Aim: PPARγ (peroxisome proliferator-activated receptor γ) is a member of the nuclear receptor superfamily of ligand-activated transcription factors that regulate the expression of genes associated with lipid metabolism. Herein, we show that expression levels of the novel PPARγ transcript exhibit circadian oscillation. To study the mechanisms controlling PPARγ expression, a novel PPARγ gene promoter was cloned and characterized.
Methods: We analyzed the novel PPARγ promoter by luciferase reporter assays and gel shift analysis.
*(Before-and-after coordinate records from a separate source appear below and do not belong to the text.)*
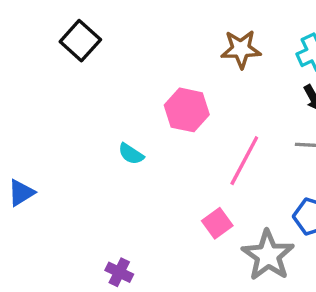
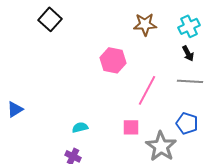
cyan semicircle: (131, 154) -> (80, 127), moved, turned 133
pink square: (217, 223) -> (131, 127), turned 36

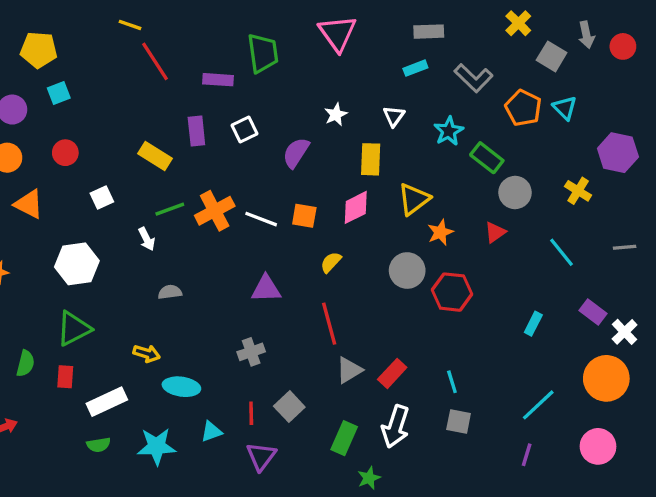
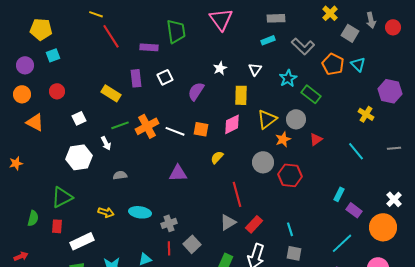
gray circle: (515, 193) -> (296, 119), moved
white hexagon: (77, 264) -> (79, 157), moved
purple rectangle: (593, 312) -> (354, 210), moved
red line: (329, 324) -> (237, 194), moved
gray cross: (251, 352) -> (169, 223), moved
cyan ellipse: (181, 387) -> (140, 212), moved

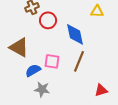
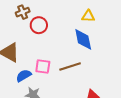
blue diamond: (75, 34) -> (83, 39), moved
brown line: (79, 61) -> (70, 67), turned 50

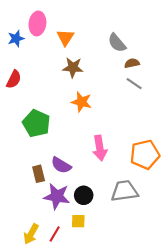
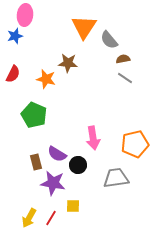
pink ellipse: (37, 23) -> (25, 15), moved
orange triangle: (65, 37) -> (84, 27), moved, size x1.5
orange star: (82, 102) -> (46, 79), moved
black circle: (84, 195) -> (78, 165), moved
Results: Surprisingly, it was not an intron but rather the novel first exon of PPARγ that was found to have functional minimal promoter activity. Luciferase reporter assays and gel shift assays revealed that the novel first exon is essential for novel PPARγ promoter activation and that DBP (albumin gene D-site binding protein) and E4BP4 (E4 promoter A binding protein 4) bind directly to D-sites in the novel first exon.
Conclusion: Our results demonstrate that the PAR-bZIP (bZIP, basic leucine zipper) family and E4BP4 are the main regulatory factors involved in oscillation of novel PPARγ expression. This regulatory mechanism clearly differs from that of the circadian expression of PPARα.